By Sneha Johari ( @thejunebug ) on June 26, 2015
VC fund AngelPrime has declared the winners of its online Aadhaar hackathon which was held on June 6 and 7.
AngelPrime said that Aadhaar APIs like biometric, eKYC, demographic, OTP and OTP eKYC authentications were exposed to developers along with the provision of USB based biometric sensors and their Windows and Android SDKs from Morpho. Khosla Labs also opened up the APIs of its Aadhaar Bridge product, which could be used to integrate the services on the developers’ apps.
Student ID verification app: The winner of the hackathon is the True Scholar app, developed by Bangalore’s Anantha Padmanabha, which uses Aadhaar APIs to verify student identity. It provides a central database for all exam results, online exam registrations and also claims to prevent impersonation during exams.
Document-less verification through Aadhaar: The first runner up is an app called Aadhaarical, developed by Pankaj Chhabra, Supriya Saini, Ishrat Khan and Sachin Arora from Delhi, which enables document-less verification in real time via Aadhaar cards. The app also claims use cases for reporting vehicle theft, tracking missing vehicles, challan issuance, online e-document access to resident and traffic police and car towing notifications when a car is parked in a no parking zone.
Local partnerships for social marketplace: The second runners up position is tied between three teams. The first is an app called Samaadhaar, a social marketplace which claims to connect non-internet users in India to products and service providers through local partnerships. Developed by Dawar Dedmari , Brijesh Masrani, Mahendra Liya and Manan Saleem Beg from Bangalore, the app also provides personalised content and info to users based on an Aadhaar verification.
Driving license through Aadhaar verification: The second team Sumanyu Soniwal, Shubham Gupta, Soubhik Saha from Agra, Lucknow and Ghaziabad, created an app called Aadhaaric License which aims at letting people obtain a driving license through a free online procedure by using their Aadhaar card. The third team of Thiyagarajan, Rajeef, Priyanka and Ashir from Bangalore developed an app called 18-plus which, paired with a fingerprint scanner, lets organisations verify people’s ages.

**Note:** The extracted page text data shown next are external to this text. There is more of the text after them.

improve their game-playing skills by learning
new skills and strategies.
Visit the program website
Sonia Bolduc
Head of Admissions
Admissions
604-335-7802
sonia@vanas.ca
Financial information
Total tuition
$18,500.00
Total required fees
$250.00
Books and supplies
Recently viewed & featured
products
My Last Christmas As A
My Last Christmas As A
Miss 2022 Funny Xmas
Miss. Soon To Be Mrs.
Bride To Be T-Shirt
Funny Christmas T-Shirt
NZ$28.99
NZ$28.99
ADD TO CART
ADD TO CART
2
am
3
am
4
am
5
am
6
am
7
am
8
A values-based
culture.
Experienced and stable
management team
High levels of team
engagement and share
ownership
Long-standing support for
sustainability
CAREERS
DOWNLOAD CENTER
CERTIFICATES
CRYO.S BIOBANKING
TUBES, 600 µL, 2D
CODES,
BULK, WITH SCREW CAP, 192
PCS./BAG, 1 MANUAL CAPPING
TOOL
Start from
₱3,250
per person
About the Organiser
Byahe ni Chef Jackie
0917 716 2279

AngelPrime said that over 5,200 developers from Indians living in and outside the country participated in the hackathon, forming over 1,600 teams who built products surrounding the themes of payments, productivity, government benefits, financial services, FMCG, healthcare and online to offline.

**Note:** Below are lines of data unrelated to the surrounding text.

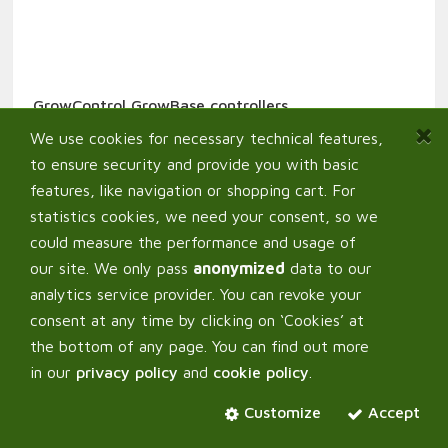
GrowControl GrowBase controllers
389,00
€
From:
We use cookies for necessary technical features,
to ensure security and provide you with basic
features, like navigation or shopping cart. For
statistics cookies, we need your consent, so we
could measure the performance and usage of
our site. We only pass
anonymized
data to our
analytics service provider. You can revoke your
consent at any time by clicking on ‘Cookies’ at
the bottom of any page. You can find out more
in our
privacy policy
and
cookie policy
.
Customize
Accept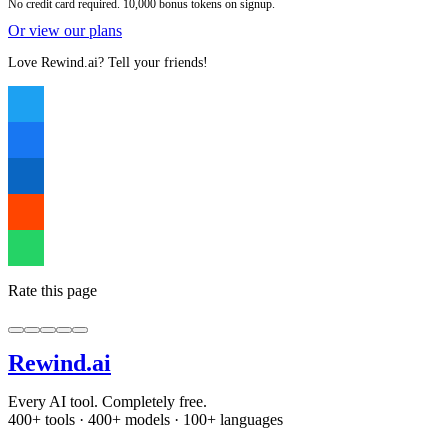
No credit card required. 10,000 bonus tokens on signup.
Or view our plans
Love Rewind.ai? Tell your friends!
Rate this page
Rewind
.ai
Every AI tool. Completely free.
400+ tools · 400+ models · 100+ languages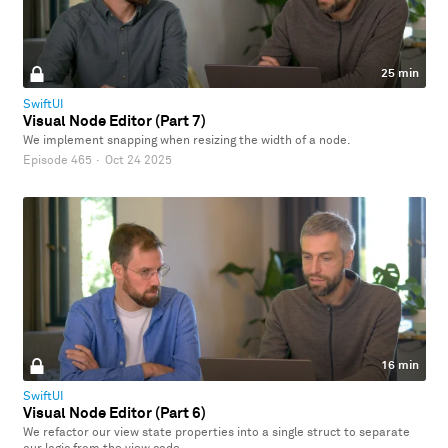
25 min
SwiftUI
Visual Node Editor (Part 7)
We implement snapping when resizing the width of a node.
Episode 465
·
Oct 24 2025
16 min
SwiftUI
Visual Node Editor (Part 6)
We refactor our view state properties into a single struct to separate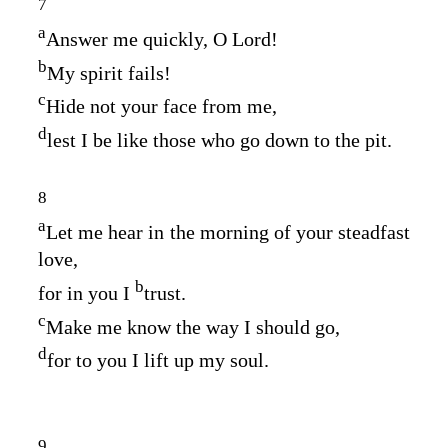
7
a
Answer me quickly, O
Lord
!
b
My spirit fails!
c
Hide not your face from me,
d
lest I be like those who go down to the pit.
8
a
Let me hear in the morning of your steadfast
love,
b
for in you I
trust.
c
Make me know the way I should go,
d
for to you I lift up my soul.
9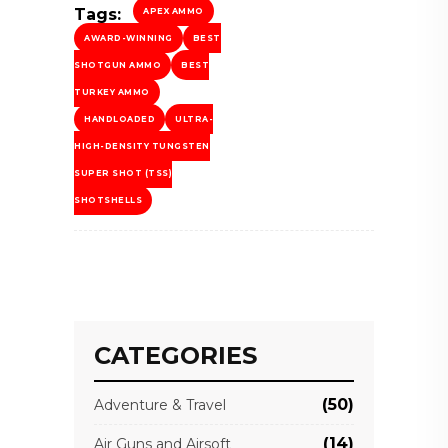
Tags:
APEX AMMO
AWARD-WINNING
BEST
SHOTGUN AMMO
BEST
TURKEY AMMO
HANDLOADED
ULTRA-
HIGH-DENSITY TUNGSTEN
SUPER SHOT (TSS)
SHOTSHELLS
CATEGORIES
(50)
Adventure & Travel
(14)
Air Guns and Airsoft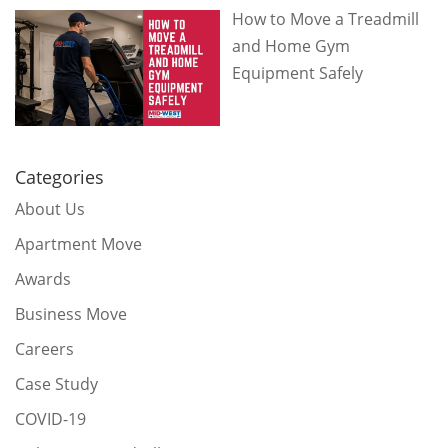
How to Move a Treadmill
and Home Gym
Equipment Safely
Categories
About Us
Apartment Move
Awards
Business Move
Careers
Case Study
COVID-19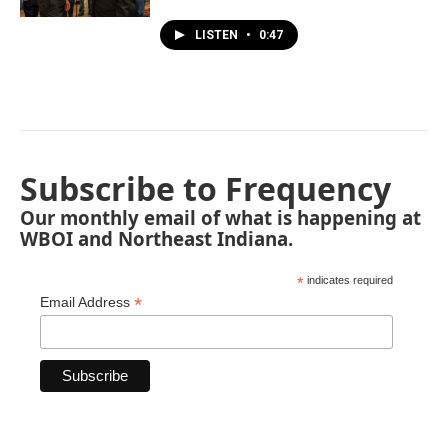
LISTEN
•
0:47
Subscribe to Frequency
Our monthly email of what is happening at
WBOI and Northeast Indiana.
*
indicates required
*
Email Address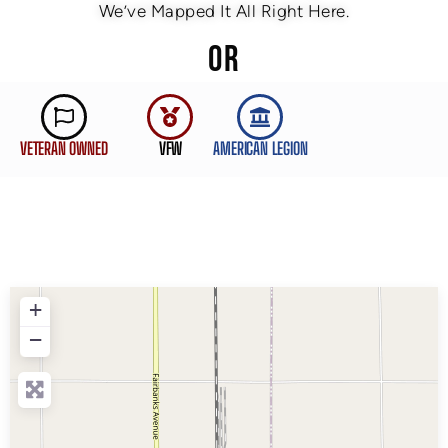
We’ve Mapped It All Right Here.
OR
VETERAN OWNED
VFW
AMERICAN LEGION
+
−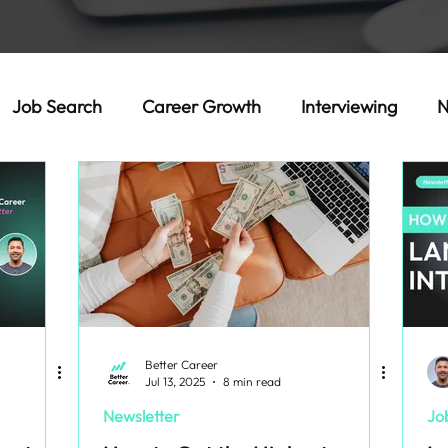
Job Search
Career Growth
Interviewing
N
Better Career
Jul 13, 2025
8 min read
Newsletter
Jo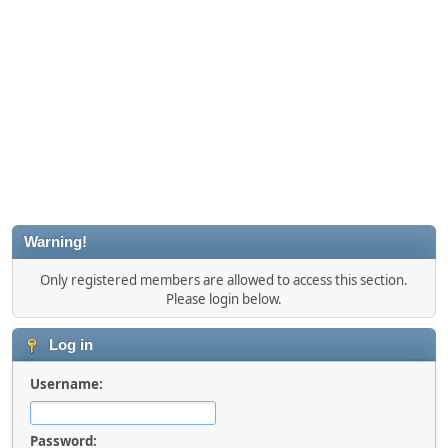
Warning!
Only registered members are allowed to access this section.
Please login below.
Log in
Username:
Password: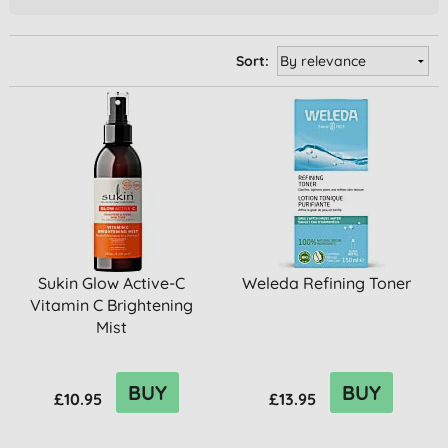
Sort:
Sukin Glow Active-C
Weleda Refining Toner
Vitamin C Brightening
Mist
BUY
BUY
£10.95
£13.95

The applications were required to use Aadhaar APIs and were judged on the basis of code quality and ‘sophistication’ of the app by Dr Parmod Varma (Chief Architect of UIDAI), Arvind Gupta (BJP convenor and national head of IT), Ravi Gururaj (Chairman of Nasscom Product Council) and Sanjay Swamy (Managing Partner at AngelPrime). UIDAI volunteers Raj Mashruwala, Sanjay Jain and Dr Vivek Raghavan screened and rated the submissions, shortlisting 11 final teams. The hackathon was administered through the HackerEarth Sprint, a tool developed by HackerEarth for conducting large scale online hackathons.